▶ **Exercise goal**:
Count the lines below that contain "screenshot". Answer with the number alone.

Data supplied Block Start

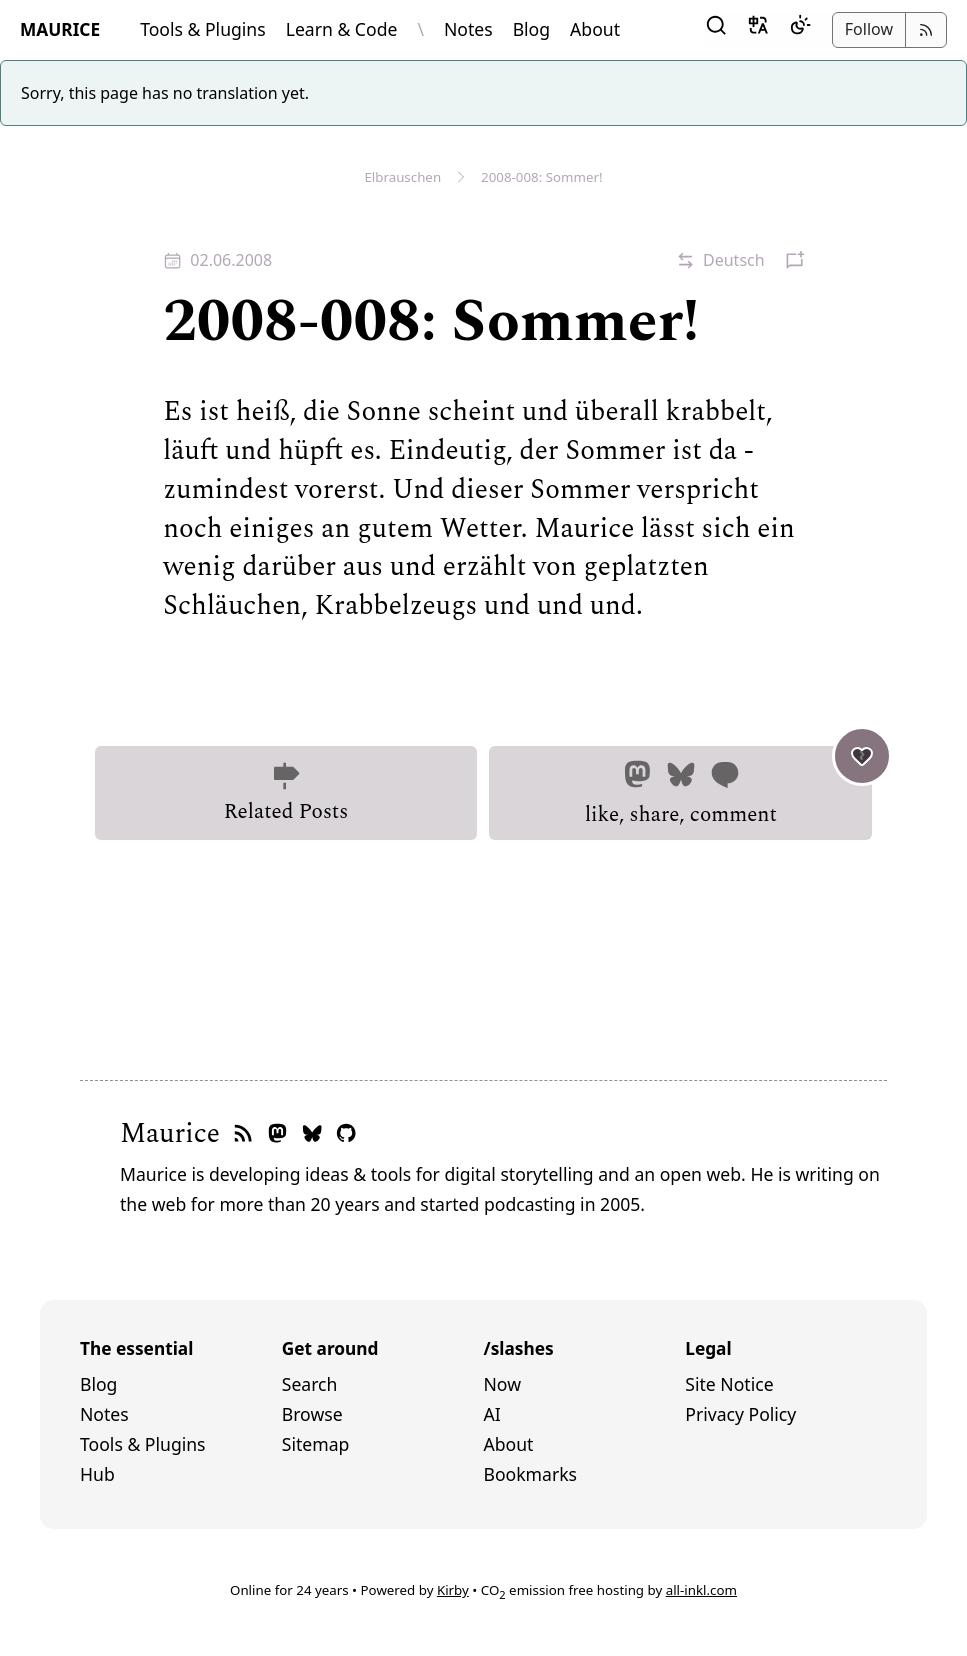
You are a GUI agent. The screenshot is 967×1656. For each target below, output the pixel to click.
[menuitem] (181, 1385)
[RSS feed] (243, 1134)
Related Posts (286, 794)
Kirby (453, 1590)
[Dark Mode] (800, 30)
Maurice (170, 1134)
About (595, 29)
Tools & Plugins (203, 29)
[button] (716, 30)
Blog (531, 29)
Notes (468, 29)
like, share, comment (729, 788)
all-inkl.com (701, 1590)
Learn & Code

Data supplied Block End
Data supplied Block Start

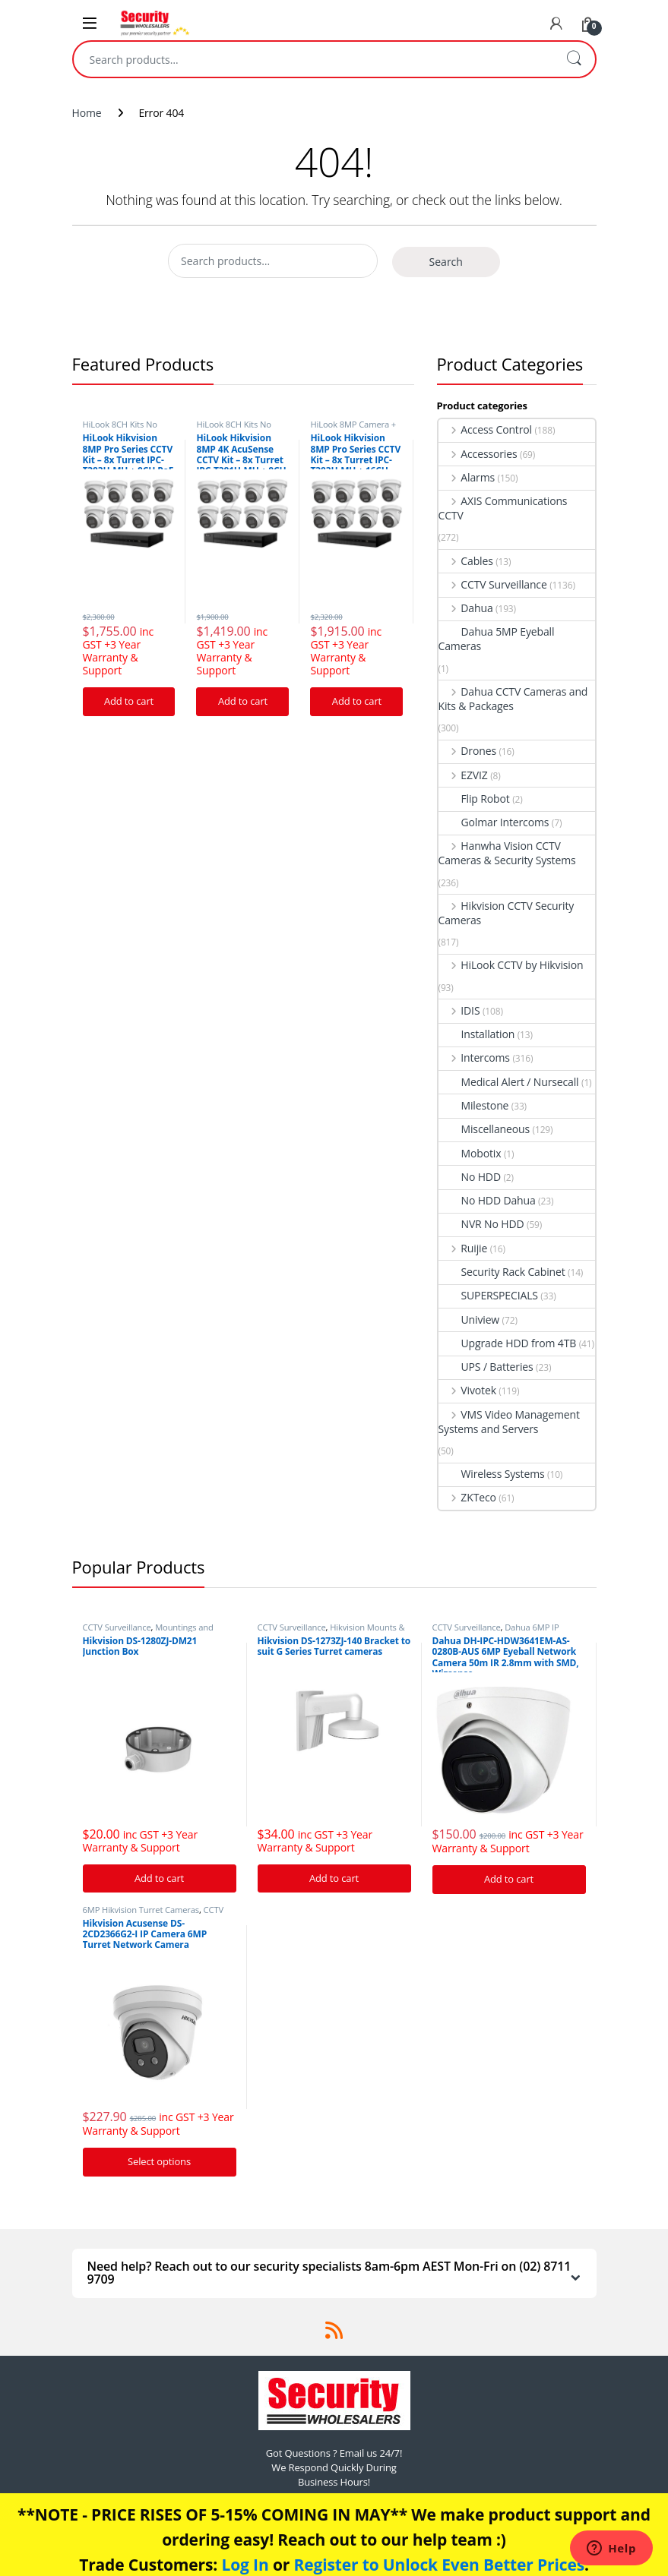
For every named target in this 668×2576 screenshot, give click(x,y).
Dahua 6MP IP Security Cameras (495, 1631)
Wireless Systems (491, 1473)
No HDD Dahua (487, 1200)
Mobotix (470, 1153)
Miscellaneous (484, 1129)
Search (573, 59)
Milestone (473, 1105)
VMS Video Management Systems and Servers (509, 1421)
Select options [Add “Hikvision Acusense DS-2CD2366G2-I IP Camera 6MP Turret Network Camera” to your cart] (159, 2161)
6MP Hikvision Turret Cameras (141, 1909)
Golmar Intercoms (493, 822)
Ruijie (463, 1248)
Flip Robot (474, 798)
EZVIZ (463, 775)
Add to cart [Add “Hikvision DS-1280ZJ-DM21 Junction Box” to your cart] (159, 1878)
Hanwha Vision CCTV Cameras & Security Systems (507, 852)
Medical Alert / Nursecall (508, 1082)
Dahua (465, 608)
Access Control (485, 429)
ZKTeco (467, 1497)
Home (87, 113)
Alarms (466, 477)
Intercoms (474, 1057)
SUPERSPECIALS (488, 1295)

Data supplied Block End

▶ **Response to this exercise**:
2